PANSA, Muzio

PANSA, Muzio Della libraria vaticana ragionamenti

Rome, Giovanni Martinelli, 1590


FIRST EDITION. 4to, pp. [8], 331, [29]. Roman and italic letter, little Greek; few historiated initials and vignettes, large woodcut device on title and colophon; remarkable and detailed xylographic depiction of the porticoed façade of Belvedere palace in Vatican in 1588 at 126; numerous engraved samples of Hebrew, Syriac, Coptic, Phoenician, Greek, Roman, Etruscan, Armenian, Illyrian, Gothic and Arabic alphabets at 254-318; occasional light foxing, small oilspots to 81. A very good copy in elegant seventeenth-century calf, a bit worn and cracked; gilt panels, double and triple fillet, floreated corners to the central frame; rebacked.

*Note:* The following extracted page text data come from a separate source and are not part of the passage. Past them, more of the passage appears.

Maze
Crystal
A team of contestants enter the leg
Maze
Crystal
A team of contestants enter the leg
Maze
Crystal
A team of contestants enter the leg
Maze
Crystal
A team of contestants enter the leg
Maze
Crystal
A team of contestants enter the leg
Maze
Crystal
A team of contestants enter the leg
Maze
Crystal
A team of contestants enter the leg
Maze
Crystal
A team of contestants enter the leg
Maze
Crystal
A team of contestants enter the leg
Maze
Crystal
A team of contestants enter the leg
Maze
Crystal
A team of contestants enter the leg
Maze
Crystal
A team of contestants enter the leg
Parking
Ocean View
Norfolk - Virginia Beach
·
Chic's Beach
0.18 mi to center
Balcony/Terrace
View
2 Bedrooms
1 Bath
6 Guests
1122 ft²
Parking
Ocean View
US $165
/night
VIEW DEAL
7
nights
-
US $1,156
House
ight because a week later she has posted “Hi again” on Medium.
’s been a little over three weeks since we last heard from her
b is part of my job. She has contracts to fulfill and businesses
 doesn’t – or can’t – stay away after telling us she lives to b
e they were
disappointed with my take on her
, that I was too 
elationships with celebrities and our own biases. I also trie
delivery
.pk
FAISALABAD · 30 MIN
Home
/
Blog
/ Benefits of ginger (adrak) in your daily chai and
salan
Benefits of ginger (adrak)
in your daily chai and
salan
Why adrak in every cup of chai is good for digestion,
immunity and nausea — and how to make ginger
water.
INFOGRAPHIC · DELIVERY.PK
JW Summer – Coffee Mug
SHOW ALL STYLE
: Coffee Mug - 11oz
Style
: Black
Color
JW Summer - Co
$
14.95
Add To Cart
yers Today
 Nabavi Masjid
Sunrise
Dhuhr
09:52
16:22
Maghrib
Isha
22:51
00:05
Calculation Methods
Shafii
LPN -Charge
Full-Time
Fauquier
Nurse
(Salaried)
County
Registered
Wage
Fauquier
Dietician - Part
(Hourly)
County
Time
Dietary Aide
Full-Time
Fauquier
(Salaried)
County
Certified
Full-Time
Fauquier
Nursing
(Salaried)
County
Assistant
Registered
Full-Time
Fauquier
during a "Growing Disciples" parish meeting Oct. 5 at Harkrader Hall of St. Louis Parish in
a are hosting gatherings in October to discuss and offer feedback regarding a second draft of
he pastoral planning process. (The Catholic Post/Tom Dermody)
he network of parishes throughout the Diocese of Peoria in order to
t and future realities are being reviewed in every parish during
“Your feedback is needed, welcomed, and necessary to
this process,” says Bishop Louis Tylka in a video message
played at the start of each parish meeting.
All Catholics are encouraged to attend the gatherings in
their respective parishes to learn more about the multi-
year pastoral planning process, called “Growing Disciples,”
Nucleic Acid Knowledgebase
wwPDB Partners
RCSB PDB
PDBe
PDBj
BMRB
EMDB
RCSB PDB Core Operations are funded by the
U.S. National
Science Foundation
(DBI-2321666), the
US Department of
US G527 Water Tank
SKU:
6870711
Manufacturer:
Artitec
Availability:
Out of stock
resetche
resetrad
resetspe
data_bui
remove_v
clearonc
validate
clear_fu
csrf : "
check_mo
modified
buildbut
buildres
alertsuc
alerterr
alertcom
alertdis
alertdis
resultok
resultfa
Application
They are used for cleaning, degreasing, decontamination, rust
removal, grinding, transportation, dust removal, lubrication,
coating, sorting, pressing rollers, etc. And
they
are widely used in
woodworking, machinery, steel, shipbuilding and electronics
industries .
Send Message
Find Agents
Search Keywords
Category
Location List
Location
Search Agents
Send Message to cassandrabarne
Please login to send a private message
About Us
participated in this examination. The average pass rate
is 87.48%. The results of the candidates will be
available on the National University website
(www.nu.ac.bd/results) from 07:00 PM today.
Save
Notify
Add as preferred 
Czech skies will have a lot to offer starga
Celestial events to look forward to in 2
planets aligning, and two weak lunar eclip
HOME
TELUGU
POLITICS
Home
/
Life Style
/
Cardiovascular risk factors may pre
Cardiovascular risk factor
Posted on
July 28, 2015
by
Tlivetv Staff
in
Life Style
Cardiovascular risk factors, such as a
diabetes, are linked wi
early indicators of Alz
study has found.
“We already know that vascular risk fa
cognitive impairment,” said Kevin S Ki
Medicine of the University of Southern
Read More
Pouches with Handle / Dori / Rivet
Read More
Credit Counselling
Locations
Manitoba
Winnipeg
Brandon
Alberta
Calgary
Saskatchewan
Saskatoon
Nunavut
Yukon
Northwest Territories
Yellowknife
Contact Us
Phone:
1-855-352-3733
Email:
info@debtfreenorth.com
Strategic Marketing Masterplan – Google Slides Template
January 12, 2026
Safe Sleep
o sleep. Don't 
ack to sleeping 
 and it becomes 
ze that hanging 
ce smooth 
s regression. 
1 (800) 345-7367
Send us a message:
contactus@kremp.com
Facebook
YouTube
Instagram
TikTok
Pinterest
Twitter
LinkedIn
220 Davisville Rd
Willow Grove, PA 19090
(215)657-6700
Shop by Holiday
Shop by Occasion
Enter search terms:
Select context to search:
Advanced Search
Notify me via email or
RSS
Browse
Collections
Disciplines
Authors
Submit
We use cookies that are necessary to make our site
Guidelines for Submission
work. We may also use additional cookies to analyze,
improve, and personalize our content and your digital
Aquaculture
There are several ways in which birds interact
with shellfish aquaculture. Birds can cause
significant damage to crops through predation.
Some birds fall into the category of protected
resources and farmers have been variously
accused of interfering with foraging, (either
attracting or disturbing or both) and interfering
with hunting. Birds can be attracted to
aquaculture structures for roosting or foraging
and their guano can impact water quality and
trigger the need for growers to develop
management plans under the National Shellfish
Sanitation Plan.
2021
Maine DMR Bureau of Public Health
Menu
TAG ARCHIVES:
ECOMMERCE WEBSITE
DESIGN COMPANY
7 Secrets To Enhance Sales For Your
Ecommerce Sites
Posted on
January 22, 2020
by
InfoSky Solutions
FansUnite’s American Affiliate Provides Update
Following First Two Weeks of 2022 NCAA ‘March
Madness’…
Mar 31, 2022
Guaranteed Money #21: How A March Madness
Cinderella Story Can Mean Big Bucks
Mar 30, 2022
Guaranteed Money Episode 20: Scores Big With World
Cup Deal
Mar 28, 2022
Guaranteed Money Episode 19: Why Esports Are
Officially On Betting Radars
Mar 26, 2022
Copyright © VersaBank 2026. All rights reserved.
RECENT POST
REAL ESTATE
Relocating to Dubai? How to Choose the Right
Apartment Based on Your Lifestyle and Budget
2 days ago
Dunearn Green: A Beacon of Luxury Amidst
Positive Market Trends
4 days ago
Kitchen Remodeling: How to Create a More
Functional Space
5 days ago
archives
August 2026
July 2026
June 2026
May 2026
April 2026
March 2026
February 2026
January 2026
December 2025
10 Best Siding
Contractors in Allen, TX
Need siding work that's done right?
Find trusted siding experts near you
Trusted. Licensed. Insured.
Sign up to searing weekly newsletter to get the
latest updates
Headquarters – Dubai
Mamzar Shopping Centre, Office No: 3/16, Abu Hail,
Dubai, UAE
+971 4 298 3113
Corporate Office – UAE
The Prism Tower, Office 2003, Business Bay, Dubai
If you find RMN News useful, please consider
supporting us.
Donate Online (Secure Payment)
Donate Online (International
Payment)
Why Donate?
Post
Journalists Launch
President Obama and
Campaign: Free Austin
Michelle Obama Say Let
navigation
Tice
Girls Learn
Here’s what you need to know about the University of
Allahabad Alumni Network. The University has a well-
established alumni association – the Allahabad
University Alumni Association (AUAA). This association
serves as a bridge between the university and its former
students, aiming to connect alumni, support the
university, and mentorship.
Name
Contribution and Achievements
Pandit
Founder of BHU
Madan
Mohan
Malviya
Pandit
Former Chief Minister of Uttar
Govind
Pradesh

First edition of this important and engaging work, depicting the new location of the Vatican Library erected by Sixtus V in 1588. Muzio Pansa (1565-1628) was a physician and man of letter. He graduated in both philosophy and medicine at the Roman University and joined several erudite academies. A skilled poet, he celebrated with his pen, cardinals, sovereigns and pontiffs, especially the numerous achievements of Sixtus V (1585-1590). His Ragionamenti offers the first printed historical account of the papal library and illustrates the ambitious iconographic programme still adorning its rooms. The latter embraces the history of human knowledge, sublimating the role played by the papacy as the sole custodian of truth and orthodox faith. Describing frescoes and statues in order of appearance, Pansa writes on the origins of the book and paper, the ecumenical councils and famous libraries of the past, as well as on the ancient alphabets and their mythical inventors, from Adam to St Cyril. At pp. 14-15, one can find an interesting account of the invention of printing in China, the later discovery by Gutenberg and the arrival in Italy of the typographers Sweynheim and Pannartz in 1465. The recent establishment of the Vatican Press is also recorded, along with other stunning private libraries of the Counter-Reformation.

BM STC It., 487; Adams, P 172; Graesse, V 121.